Hot dry rock geothermal power is a specific type of geothermal power1. Geothermal power generation depends on capturing the heat produced naturally by the earth and transforming it into a more useful form of energy2. In the case of hot rock geothermal power generation, that more useful form of energy is steam. To approach generating the steam that is needed, boreholes are drilled into the earth to gain access to hot rocks below. Water is then fed into these boreholes and comes into direct contact with the hot rocks. Contact between water and the hot rocks produces high pressure steam. This steam is returned to the surface to be utilized in a steam turbine as one of the cleanest forms of power production known to date3.
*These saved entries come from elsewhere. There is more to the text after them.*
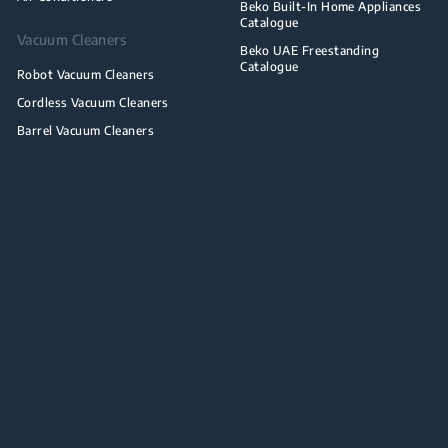
Beko Built-In Home Appliances
Catalogue
Vacuum Cleaners
Beko UAE Freestanding
Catalogue
Robot Vacuum Cleaners
Cordless Vacuum Cleaners
Barrel Vacuum Cleaners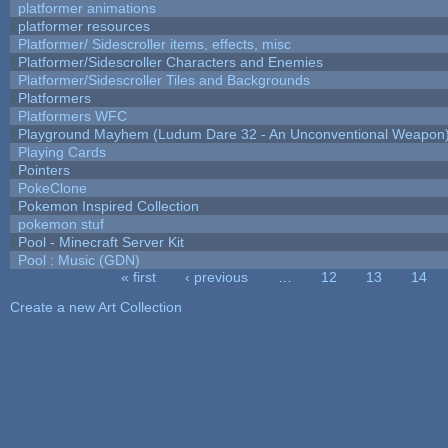
platformer animations
platformer resources
Platformer/ Sidescroller items, effects, misc
Platformer/Sidescroller Characters and Enemies
Platformer/Sidescroller Tiles and Backgrounds
Platformers
Platformers WFC
Playground Mayhem (Ludum Dare 32 - An Unconventional Weapon
Playing Cards
Pointers
PokeClone
Pokemon Inspired Collection
pokemon stuf
Pool - Minecraft Server Kit
Pool : Music (GDN)
« first
‹ previous
…
12
13
14
Pages
Create a new Art Collection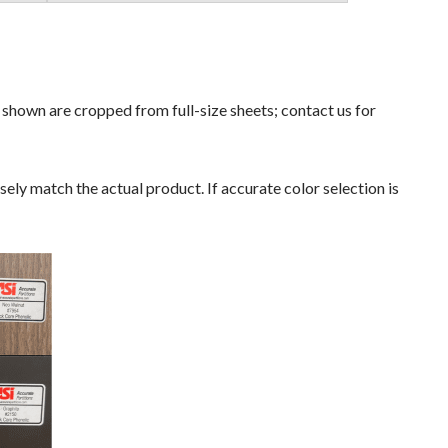
s shown are cropped from full-size sheets; contact us for
ely match the actual product. If accurate color selection is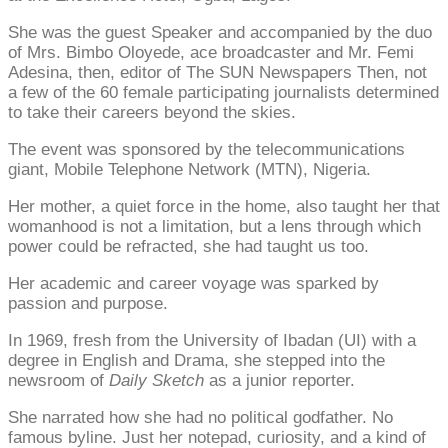
She was the guest Speaker and accompanied by the duo
of Mrs. Bimbo Oloyede, ace broadcaster and Mr. Femi
Adesina, then, editor of The SUN Newspapers Then, not
a few of the 60 female participating journalists determined
to take their careers beyond the skies.
The event was sponsored by the telecommunications
giant, Mobile Telephone Network (MTN), Nigeria.
Her mother, a quiet force in the home, also taught her that
womanhood is not a limitation, but a lens through which
power could be refracted, she had taught us too.
Her academic and career voyage was sparked by
passion and purpose.
In 1969, fresh from the University of Ibadan (UI) with a
degree in English and Drama, she stepped into the
newsroom of
Daily Sketch
as a junior reporter.
She narrated how she had no political godfather. No
famous byline. Just her notepad, curiosity, and a kind of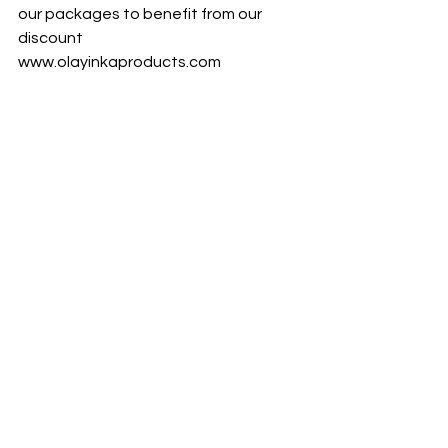
our packages to benefit from our 
discount 
www.olayinkaproducts.com
OLAYINKA IMMUNE BOOSTERS
Vitamin D, C and Zinc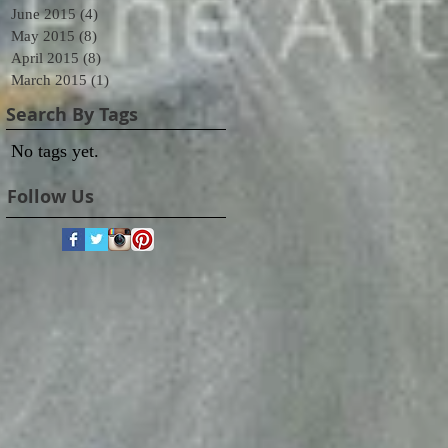
June 2015
(4)
4 posts
May 2015
(8)
8 posts
April 2015
(8)
8 posts
March 2015
(1)
1 post
Search By Tags
No tags yet.
Follow Us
This form of power generation has the potential to be very beneficial for several different reasons. The miniscule quantity of adverse impacts it has on the environment is one benefit that cannot be over emphasized. When a hot dry rock geothermal power plant is operating at a steady state there are virtually no emissions. No adverse elements are returned to the environment aside from a small amount of waste heat.4 The emissions of dry rock geothermal power are negligible when compared to, for example, the thousands of tons of sulfur dioxide and millions of tons of carbon dioxide released into the environment by coal power plants.5 Another advantage of this form of power production is that it is a very sustainable process. Hot water used in the process of power generation can be re-introduced into the boreholes to produce more steam.6 These qualities allow hot dry rock geothermal power generation to easily adhere to the demands of a world yearning for a greener future. Lastly, there is the matter of location convenience. A hot dry rock geothermal power plant can be located anywhere that it is possible to access hot rock within the earth by drilling. This allows for large freedom of choice with regards to location and may even allow for more power production in areas where it is inconvenient for other methods to be implemented.7 An example schematic of a HDR plant is shown to the right.
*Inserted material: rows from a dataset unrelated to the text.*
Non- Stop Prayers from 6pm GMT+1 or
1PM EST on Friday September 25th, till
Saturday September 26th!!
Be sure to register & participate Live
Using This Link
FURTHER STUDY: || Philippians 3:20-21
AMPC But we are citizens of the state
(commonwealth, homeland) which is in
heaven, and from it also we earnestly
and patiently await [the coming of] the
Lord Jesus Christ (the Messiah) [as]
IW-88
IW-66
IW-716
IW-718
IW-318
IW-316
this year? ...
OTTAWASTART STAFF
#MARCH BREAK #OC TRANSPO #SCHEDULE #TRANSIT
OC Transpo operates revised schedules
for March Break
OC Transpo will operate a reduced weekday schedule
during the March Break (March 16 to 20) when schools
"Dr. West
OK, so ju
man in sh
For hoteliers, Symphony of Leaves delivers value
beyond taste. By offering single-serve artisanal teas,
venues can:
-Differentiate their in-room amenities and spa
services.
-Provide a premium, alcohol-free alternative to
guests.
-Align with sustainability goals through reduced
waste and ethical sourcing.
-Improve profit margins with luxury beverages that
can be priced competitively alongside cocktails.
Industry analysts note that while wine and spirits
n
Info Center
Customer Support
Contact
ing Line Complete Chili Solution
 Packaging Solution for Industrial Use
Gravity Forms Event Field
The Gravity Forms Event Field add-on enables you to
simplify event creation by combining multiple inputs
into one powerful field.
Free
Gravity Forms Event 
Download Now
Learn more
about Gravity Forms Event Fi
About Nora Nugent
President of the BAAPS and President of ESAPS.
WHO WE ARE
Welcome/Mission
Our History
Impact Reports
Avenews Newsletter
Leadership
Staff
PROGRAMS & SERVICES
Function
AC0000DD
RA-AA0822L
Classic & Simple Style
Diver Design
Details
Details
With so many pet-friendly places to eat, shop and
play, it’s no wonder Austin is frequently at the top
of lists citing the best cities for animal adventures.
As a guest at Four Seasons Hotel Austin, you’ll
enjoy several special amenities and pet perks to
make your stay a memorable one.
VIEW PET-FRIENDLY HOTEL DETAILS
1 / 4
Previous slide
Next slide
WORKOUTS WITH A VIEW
Hot dry rock geothermal process
In order to harvest the heat found deep within the Earth's crust, high pressure cold water is pumped down several kilometers (usually between 3 and 7 kilometers) into hot, porous rock. Once enough water has been pumped down to create a significantly large thermal reservoir, steam or hot water returns to the surface and is harnessed either directly or indirectly. Once the steam has entered the power plant, the rest of the power generation cycle is very similar to one that can be found in coal or nuclear power plant: the steam passes through a series of turbines, is condensed back to liquid water, and is pumped back into the cycle (in this case, that means that it is pumped back underground). The turbines spin shafts that are attached to the generators that make the actual electricity that is sent to homes or businesses.
In order to push the water down far enough into the Earth, extremely high pressures are used. These pressures are tyipcally on the order of tens of megapascals, with some sources reporting operating pressures at up to 40 MPa for a drilling depths of about 5 km8. During the drilling of the holes that carry the water, enough holes must be drilled to accomodate the the water flow down and the steam flow up. Typically between 10 and 30 holes are drilled for flow each way.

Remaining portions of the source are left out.